In Portugal, the aging population phenomena has brought up socioeconomic concerns such as the need for more resources for providing health care and social support for dependent elderly. The objective of this research is to characterize the disability profile of the Portuguese elderly, and to make a prospective analysis of the impact of long term care on public expenditures. Data was obtained from the National Health Surveys carried out between 1987 and 2005. Descriptive analysis shows a predominance of females, low levels of literacy, self-perceived health status concentrated on “reasonable” and “bad”, and a higher prevalence of severe disabilities such as being confined to bed and dependent on feeding. A regression model applied to the 2005 health survey data reveals that age, sex, education, income, some chronic illnesses, and self-perception of health status are the variables that best explain the final disability score.

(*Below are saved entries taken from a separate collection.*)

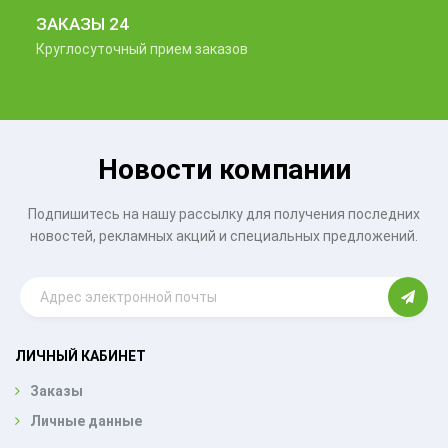
ЗАКАЗЫ 24
Круглосуточный прием заказов
Новости компании
Подпишитесь на нашу рассылку для получения последних
новостей, рекламных акций и специальных предложений.
ЛИЧНЫЙ КАБИНЕТ
Заказы
Личные данные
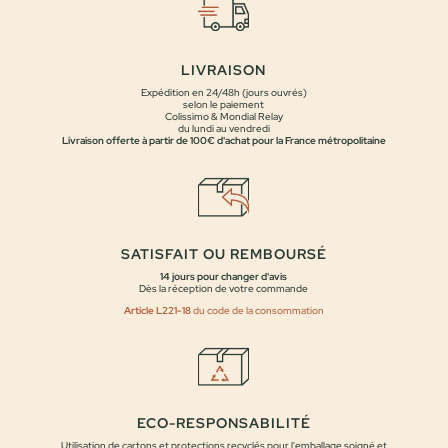
LIVRAISON
Expédition en 24/48h (jours ouvrés)
selon le paiement
Colissimo & Mondial Relay
du lundi au vendredi
Livraison offerte à partir de 100€ d'achat pour la France métropolitaine
SATISFAIT OU REMBOURSÉ
14 jours pour changer d'avis
Dès la réception de votre commande
Article L221-18
du code de la consommation
ECO-RESPONSABILITÉ
Utilisation de cartons et protections recyclés pour l'emballage soigné et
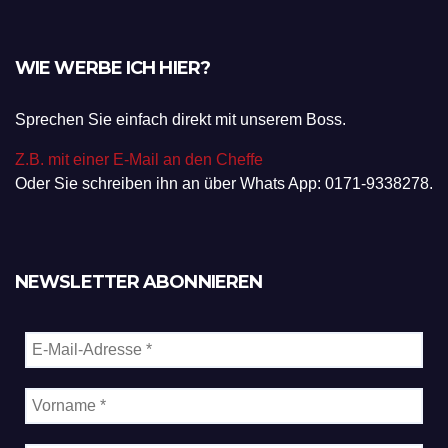
WIE WERBE ICH HIER?
Sprechen Sie einfach direkt mit unserem Boss.
Z.B. mit einer E-Mail an den Cheffe
Oder Sie schreiben ihn an über Whats App: 0171-9338278.
NEWSLETTER ABONNIEREN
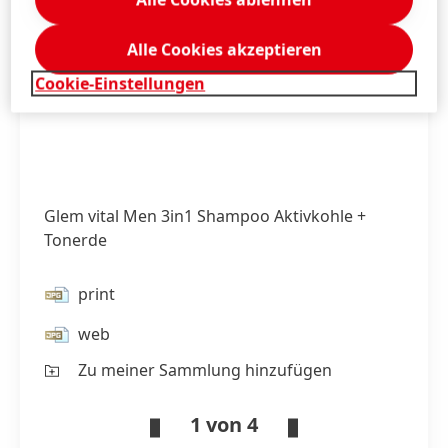
Alle Cookies akzeptieren
Cookie-Einstellungen
Glem vital Men 3in1 Shampoo Aktivkohle +
Tonerde
print
web
Zu meiner Sammlung hinzufügen
1 von 4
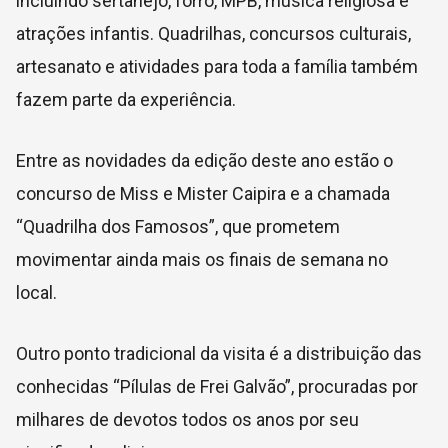
incluindo sertanejo, forró, MPB, música religiosa e
atrações infantis. Quadrilhas, concursos culturais,
artesanato e atividades para toda a família também
fazem parte da experiência.
Entre as novidades da edição deste ano estão o
concurso de Miss e Mister Caipira e a chamada
“Quadrilha dos Famosos”, que prometem
movimentar ainda mais os finais de semana no
local.
Outro ponto tradicional da visita é a distribuição das
conhecidas “Pílulas de Frei Galvão”, procuradas por
milhares de devotos todos os anos por seu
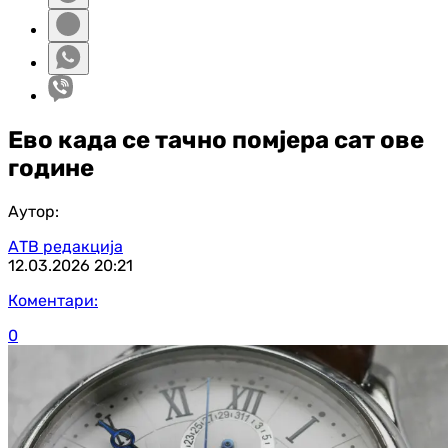
Ево када се тачно помјера сат ове
године
Аутор:
АТВ редакција
12.03.2026
20:21
Коментари:
0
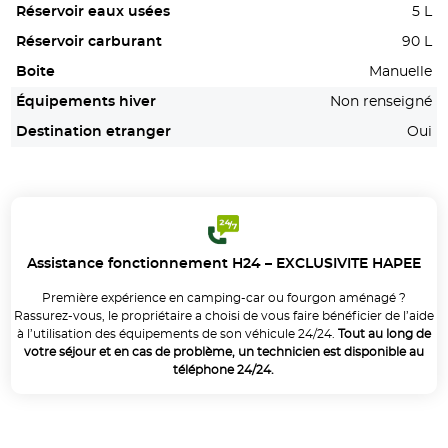
Réservoir eaux usées
5 L
Réservoir carburant
90 L
Boite
Manuelle
Équipements hiver
Non renseigné
Destination etranger
Oui
Assistance fonctionnement H24 – EXCLUSIVITE HAPEE
Première expérience en camping-car ou fourgon aménagé ?
Rassurez-vous, le propriétaire a choisi de vous faire bénéficier de l’aide
à l’utilisation des équipements de son véhicule 24/24.
Tout au long de
votre séjour et en cas de problème, un technicien est disponible au
téléphone 24/24.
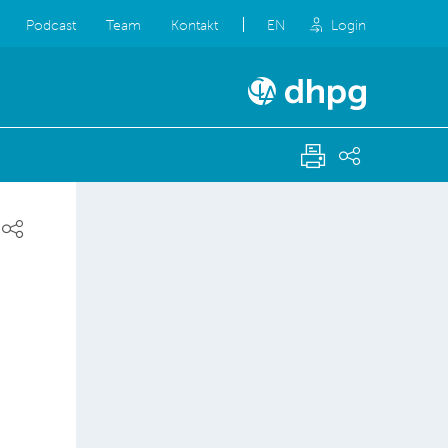
Podcast
Team
Kontakt
EN
Login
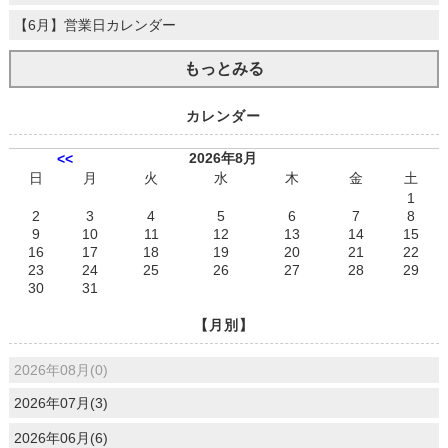
【6月】営業日カレンダー
もっとみる
カレンダー
2026年8月
<<
日
月
火
水
木
金
土
1
2
3
4
5
6
7
8
9
10
11
12
13
14
15
16
17
18
19
20
21
22
23
24
25
26
27
28
29
30
31
【月別】
2026年08月(0)
2026年07月(3)
2026年06月(6)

Profiles emerging from further analysis support the development of prospective scenarios to project the economic impact of the use of long term care on public expenditures for the period 2010 to 2060. According to the population projections until 2060, public expenditure with formal care could increase 76% if health conditions remain similar to those of the 2005 health survey. If a scenario of expansion of morbidity is to be observed, public expenditure could increase 198%. In a scenario of compression of morbidity, public expenditure may decline 43%, and if levels of disability were in line with the last survey but with less severity, public expenditure could grow 32%. Future generations will most likely have different characteristics from those observed in the 2005 health survey in terms of some variables that explain dependency. Scenarios where longevity goes along with better health seem to be more probable, allowing a better control of public spending.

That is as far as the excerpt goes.